Bewerunge, Heinrich (1862–1923), musicologist, educator, and composer, was born 7 December 1862 in Letmathe, Westphalia, Germany, the second of nine children of Heinrich Hermann Bewerunge (1836–1901), a building contractor from Lüchtringen-an-der-Weser, and his wife, Maria Theresia (‘Therese’) (née Lipps, 1835–1908), from Letmathe. The family moved successively to Solingen, Ratingen, and Düsseldorf (1871), where Bewerunge senior established himself as an expert in building railway tunnels and (later) urban housing. Heinrich was educated at a classical gymnasium at Düsseldorf, then studied theology and music at Würzburg University (1883–5), simultaneously studying for the priesthood at Eichstätt, where he was ordained 19 July 1885. He also attended the Königliche Musikschule at Würzburg and took courses in church music at Regensburg. On his return to the Rhineland he was appointed secretary to the vicar general in the diocese of Cologne and Kantor at Cologne cathedral.
In 1888 Bewerunge accepted an invitation to became the first professor of chant and organ at St Patrick's College, Maynooth, on the recommendation of Franz Xaver Haberl of Regensburg. He held the post until 1923 (with an interruption in 1916–20), and was also the first professor of music at UCD (1914–16). He exerted an enormous influence at Maynooth, where he founded and led the college choir and trained all seminarians in the elements of chant. For the study and performance of more complex works he founded the Schola Cantorum, specialising in sixteenth-century polyphony and music of the Cecilian composers (contemporaries who wrote in the sixteenth-century style idealised by the international Society of St Cecilia).
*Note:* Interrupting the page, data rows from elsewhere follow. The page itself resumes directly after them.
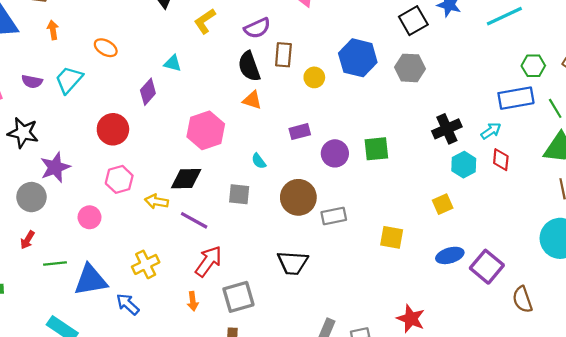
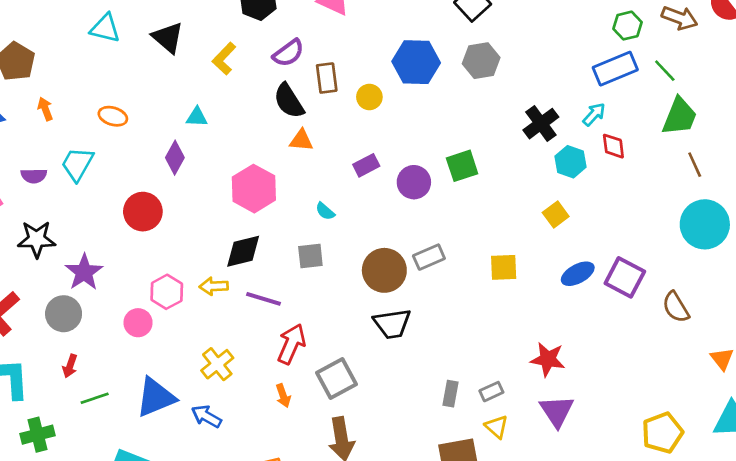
pink hexagon: (119, 179) -> (167, 292), moved
brown circle: (298, 197) -> (384, 270), moved
green line: (55, 264) -> (95, 398), moved

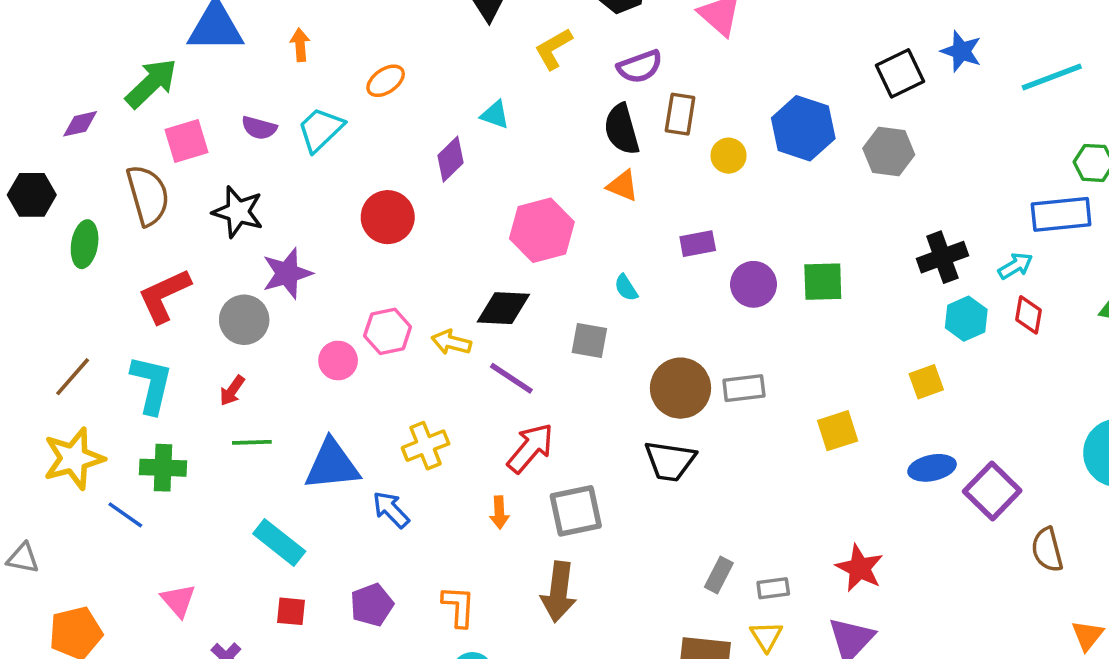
orange ellipse: (113, 116) -> (386, 81), turned -68
yellow square: (504, 267) -> (838, 431), turned -32

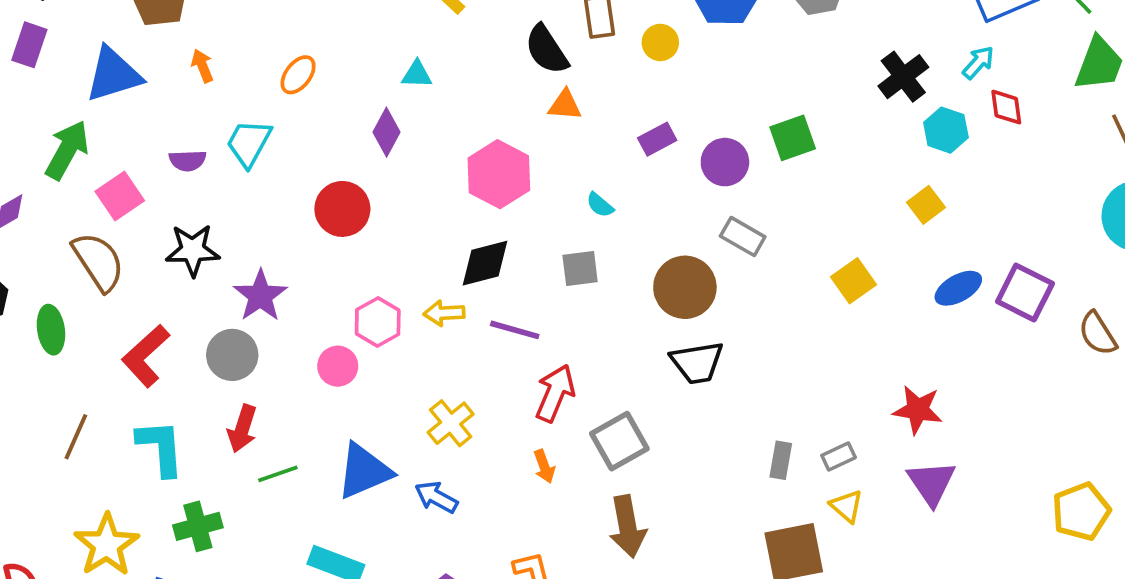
brown line: (73, 377) -> (76, 437), moved
gray rectangle: (744, 388) -> (743, 236), moved, turned 54
red arrow: (232, 391) -> (242, 429), size x1.4

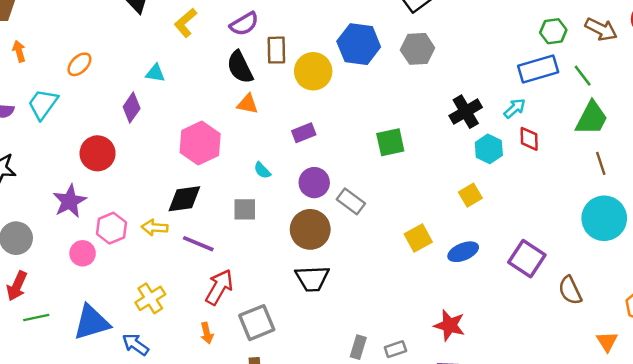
yellow circle: (660, 42) -> (313, 71), size x1.6
purple circle: (725, 162) -> (314, 183), moved
blue ellipse: (958, 288) -> (463, 252), moved
purple star: (260, 296) -> (70, 201), moved

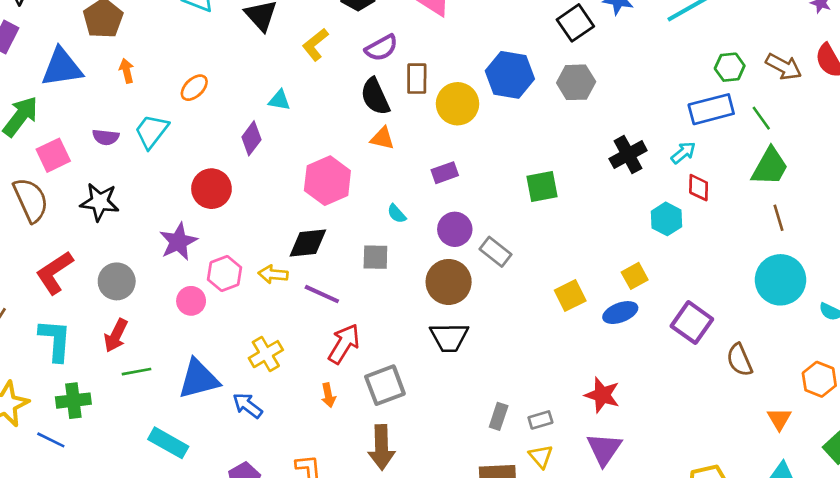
cyan hexagon: (489, 149) -> (667, 219), moved
yellow square: (470, 195) -> (635, 276), moved

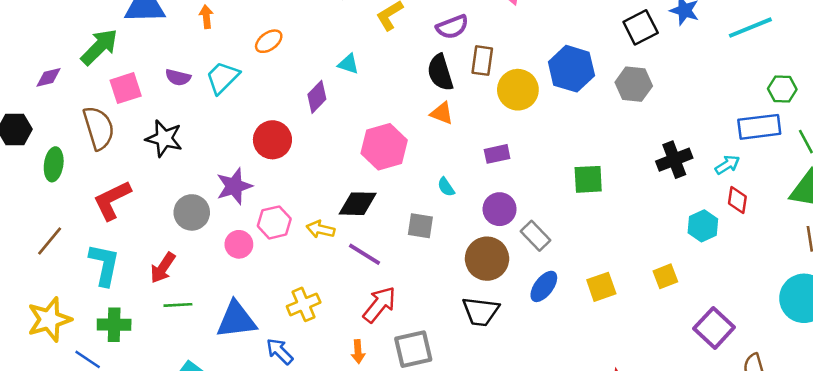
gray circle: (117, 281) -> (192, 212), moved
blue ellipse: (620, 313) -> (544, 286), moved, turned -40

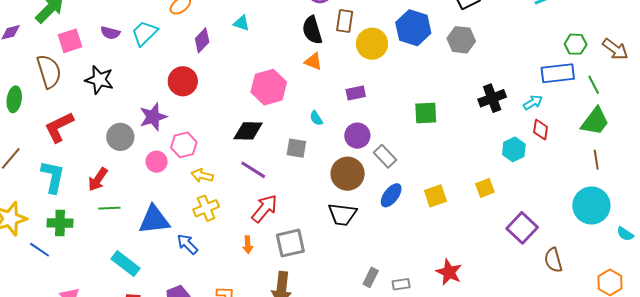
purple diamond: (317, 97) -> (202, 40), moved
yellow arrow: (321, 229) -> (202, 175), moved

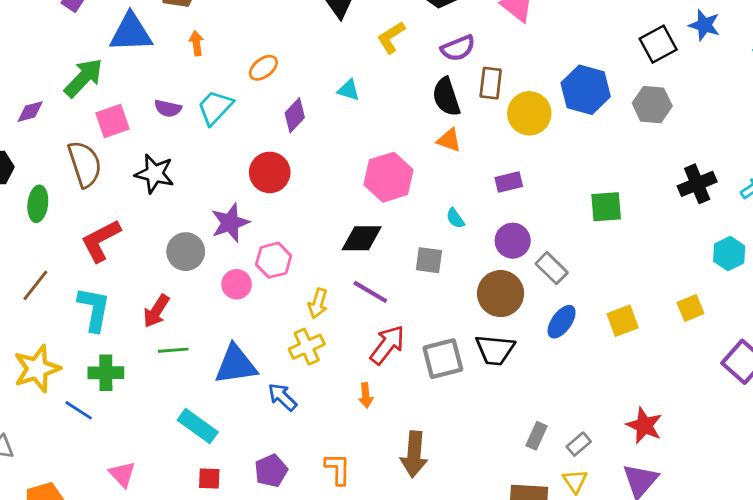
yellow arrow: (202, 175) -> (318, 303), moved, turned -85
gray square: (290, 243) -> (443, 359), moved
gray rectangle: (401, 284) -> (579, 444), turned -30

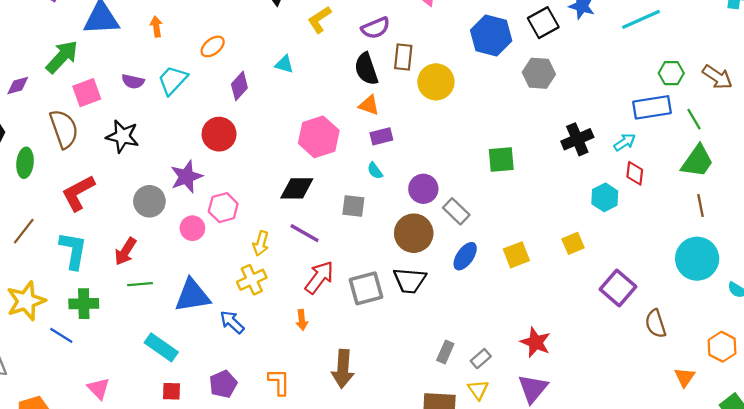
blue hexagon: (586, 90) -> (491, 36), moved
purple rectangle: (509, 182) -> (381, 136), moved

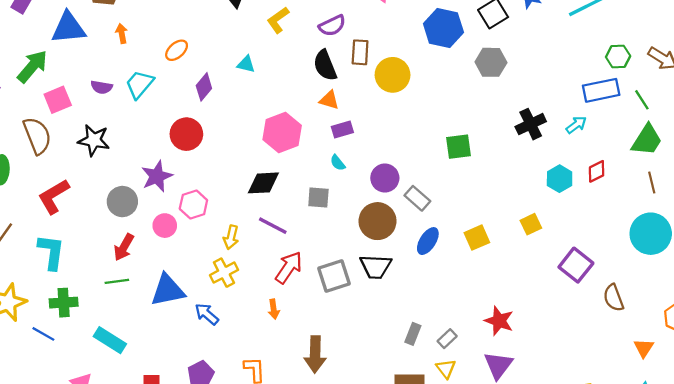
red diamond: (635, 173) -> (597, 171), moved, turned 60
red arrow: (125, 251) -> (124, 247), moved
cyan rectangle: (161, 347) -> (110, 340), moved

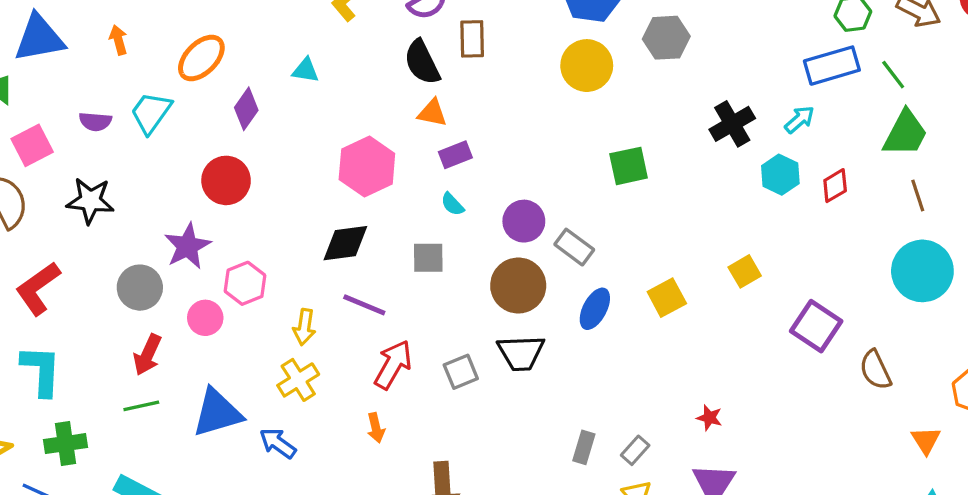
orange ellipse: (177, 50) -> (201, 58), size x1.4
yellow circle: (393, 75) -> (587, 66), moved
cyan hexagon: (560, 179) -> (780, 175), moved
gray square: (334, 276) -> (461, 372), size x0.7
red star: (499, 321) -> (709, 418), size x0.6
Bewerunge became one of the leading propagators of this so-called ‘Palestrina style’ in Ireland, writing more than a dozen compositions of his own, making numerous editions, and introducing the music of German Cecilians to Ireland. He also had expert knowledge of organ-building, from which Maynooth profited.
Bewerunge was an active scholar and contributed numerous articles to Irish and international journals, including the Irish Ecclesiastical Record, the New Ireland Review, and Musica Sacra. He was editor of Lyra Ecclesiastica (1891–3) and the Irish Musical Monthly (1902–3). In these writings he expressed deeply conservative views on church music, and exposed his growing involvement with Irish music in a number of concert reviews. His profound criticism of the Vatican edition of plain chant by Dom Joseph Pothier (1905), first published in three parts in the Irish Ecclesiastical Record and reprinted as pamphlets in English, French, and German, demonstrate both his scholarship and his strong belief that ‘the original’ should be the sole source for contemporary musical editions, which was not at the time the standard approach to musicological research.
As a member of the Feis Ceoil committee and the Incorporated Society of Musicians, Bewerunge engaged in Irish musical life, contributing to various journals on aspects of music in Ireland. He was instrumental in bringing German and central European organists to Ireland, for whom there was great demand at catholic churches throughout the country; many of them settled permanently in Ireland. At the same time he strongly advocated the training of Irish-born musicians to fill church music posts, and it was in his efforts on behalf of catholic church music that he exerted his greatest and most lasting influence.
After travelling to Germany in 1916 Bewerunge, as a German citizen, was refused permission to reenter Ireland and, despite attempts by the Maynooth and church authorities, had to remain until 1920 in Germany – years that he spent mainly at Cologne. His health declined during this time, and on his return to Ireland he was considerably weaker than before. He died 2 December 1923 at Maynooth.